Just to interject a voice of sanity, can I tell you about Keith?

I have a Mini(Keith). He's little and a grand piano won't fit into the trunk. Neither will a small flock of sheep. He also has a wading depth of only 210 mm compared with the new Bronco's 600 mm. And the Frangivento can do > 200 mph. Keith doesn't go up hill.

Does Keith exist, or is he too impractical? He can only carry(encode) one sheep at a time. It seems not by this forum's standards. He's too slow and too small. Faster is better cryptographically it seems. It seems that member's members matter. We get this problem with cryptographers over and over and over. What is it that you want to say at 100 GBit/s? But they're not needed if a QKDN is bought off the shelf.

Yet. No one here can mathematically prove that TLS/AES is secure, can they? Go on, try. And will they still be in 50 years time? If we're flogging nuclear secrets to that country in the middle east, we use one time pads. And so does NATO. Perhaps they're all fools too.

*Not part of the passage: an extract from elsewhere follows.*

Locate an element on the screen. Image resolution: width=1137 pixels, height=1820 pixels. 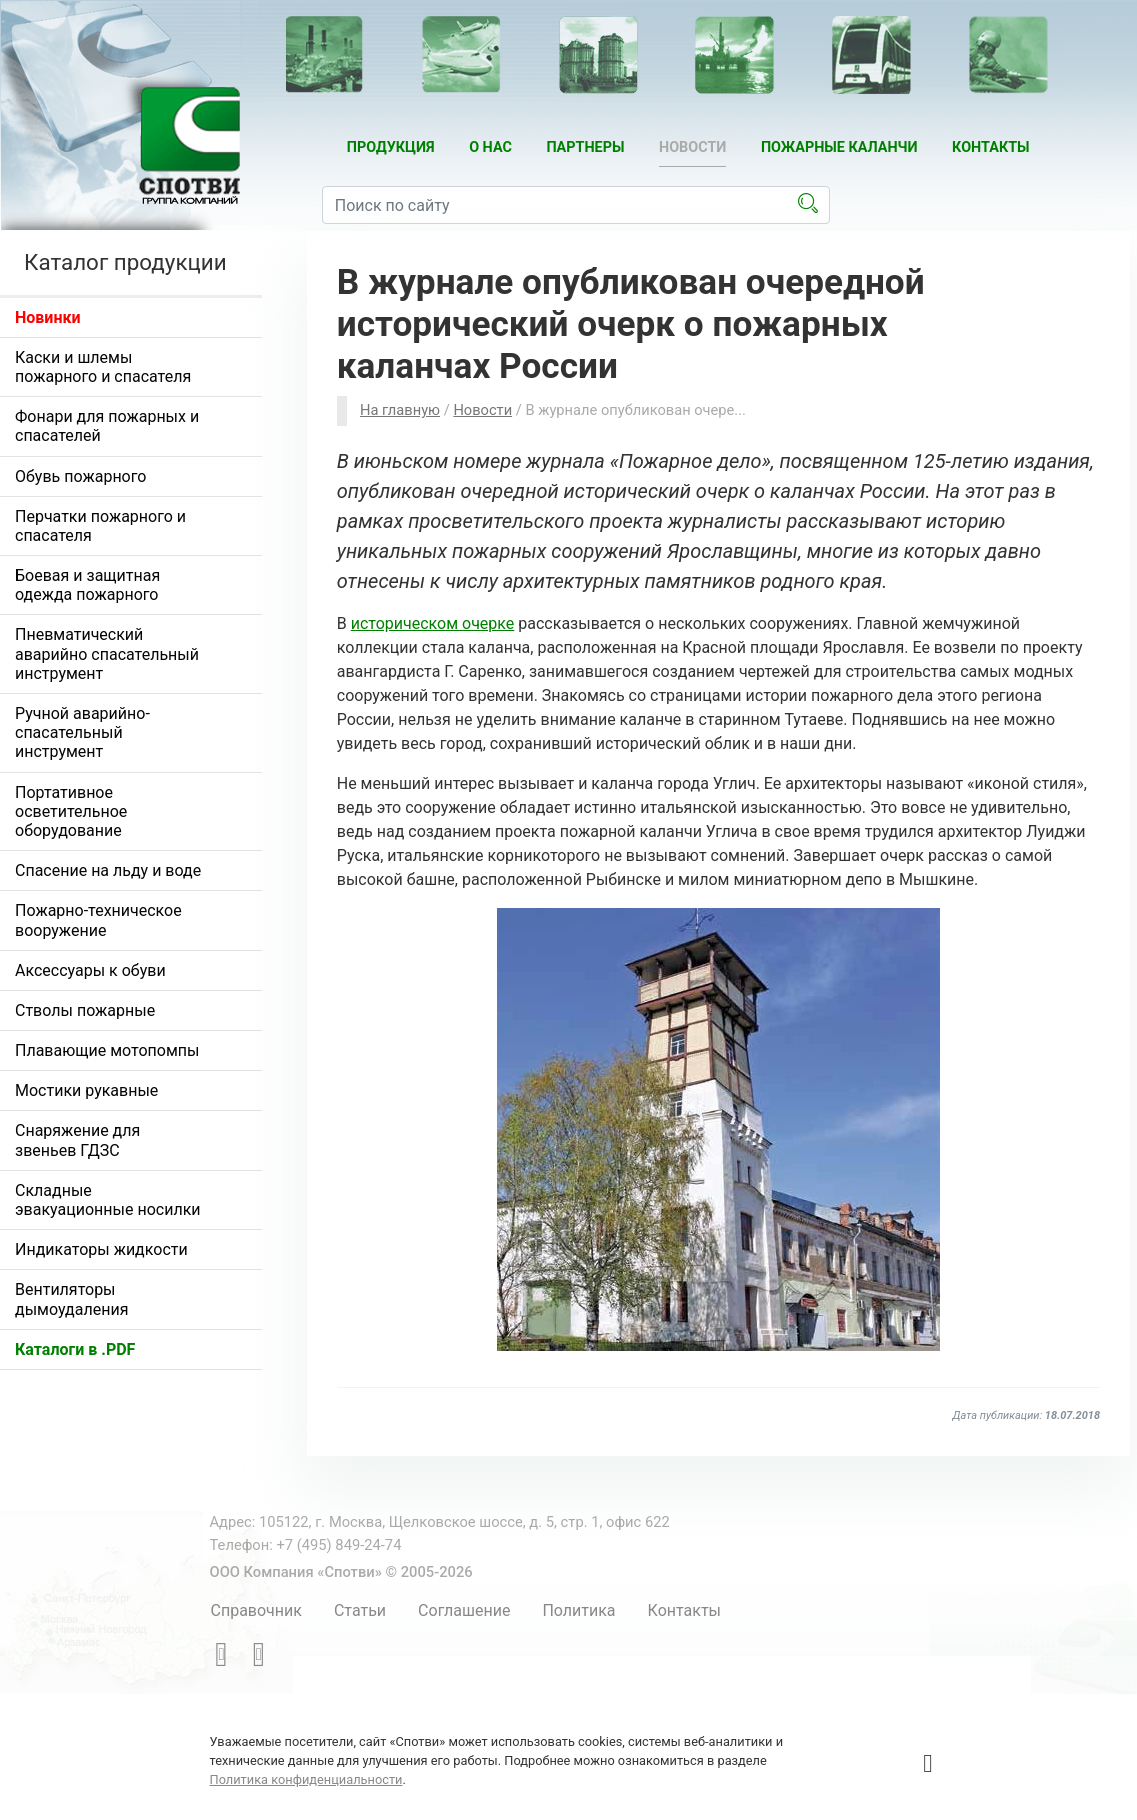
Контакты is located at coordinates (991, 147).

Horse's for courses. I'm perfectly happy to transmit strategic material at 9600 baud with perfect informational secrecy. For all time. Ever. I have software that does just that. And what if they're only 100 km away?

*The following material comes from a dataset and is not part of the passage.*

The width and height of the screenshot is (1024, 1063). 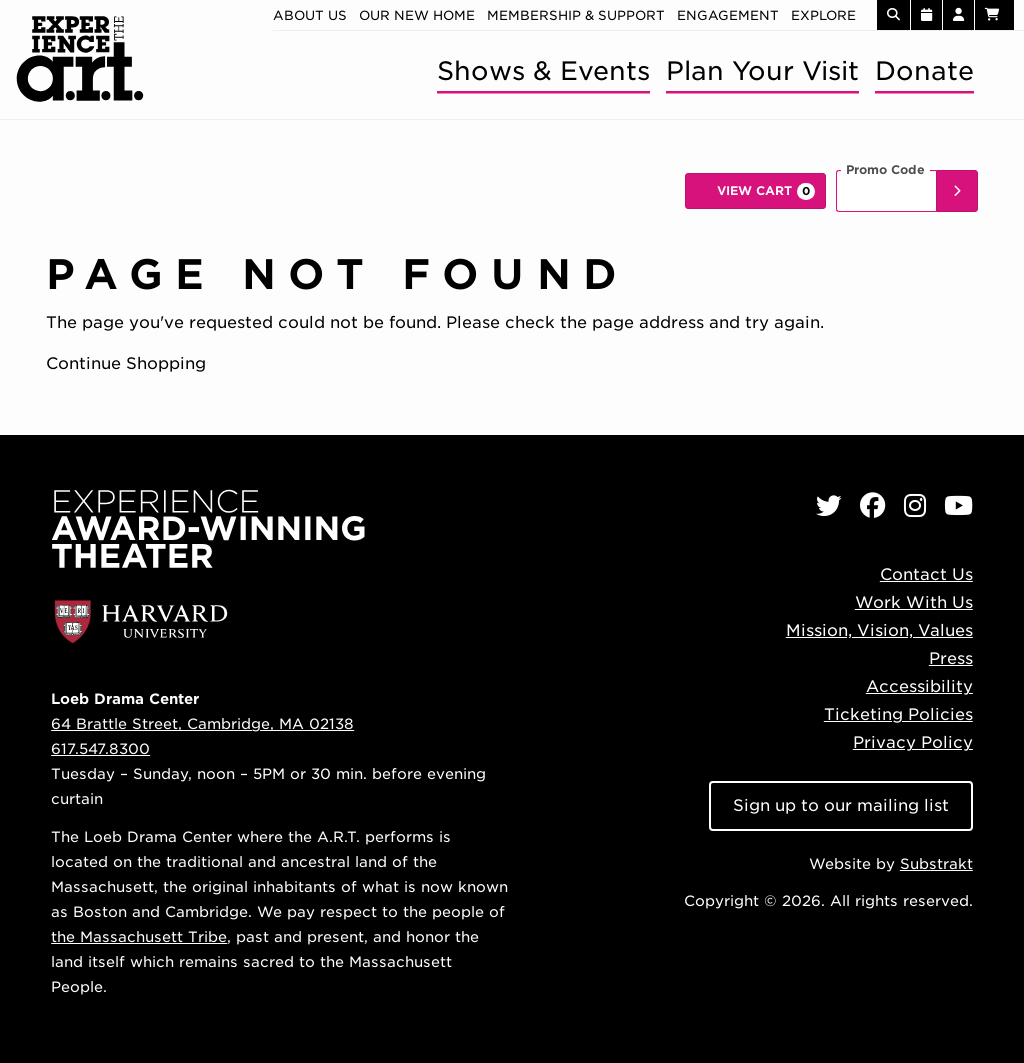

The problem with this question isn't technical. That's been solved years ago. It's philosophical. And job preservation.

fgrieu avatar
ng flag
For 15 years, the French population did useful things with the [Minitel](https://en.wikipedia.org/wiki/Minitel), which sent keystrokes at 7.5 byte/s. Thus indeed the drawbacks of slowness are overrated, which is why it's a distant (3.) in my list. Showstoppers for QKD are: (1.) when running it on a network, edges are severely limited in length, and one has to trust each vertex crossed; (2) unless you trust voice over phone or similar for determing who the secure key has been distributed to, the time and effort to setup each link is that of sending a trusted courier; so why not use a large OTP?
Paul Uszak avatar
cn flag
@fgrieu But Minitel was impractical and couldn't be used at all. It was too slow (<100 MByte/s) and you had to trust the device manufacturer and Postes, Télégraphes et Téléphones. And the terminals were way too big consuming a lot of electricity in terms of nano Watts/byte. Comms applications must fit on smartphones. And it didn't use authenticated encryption which meant that the signal could be intercepted/forged. So not a good example. Or is it?
Geoffroy Couteau avatar
cn flag
So basically, you are saying: if you are so paranoid about security that even using AES feels too risky, and if you do absolutely not care about speed or efficiency, then you have a usecase for QKD. Sure, but that is not a "voice of sanity": that's just restating something that was already mentioned in the other answers, while forgetting to mention that you would have to be paranoid BUT still happy to rely on a strong trusted setup assumption (which is something I personally would find much more concerning than using AES, but as you say this is more philosophical than technical at this stage).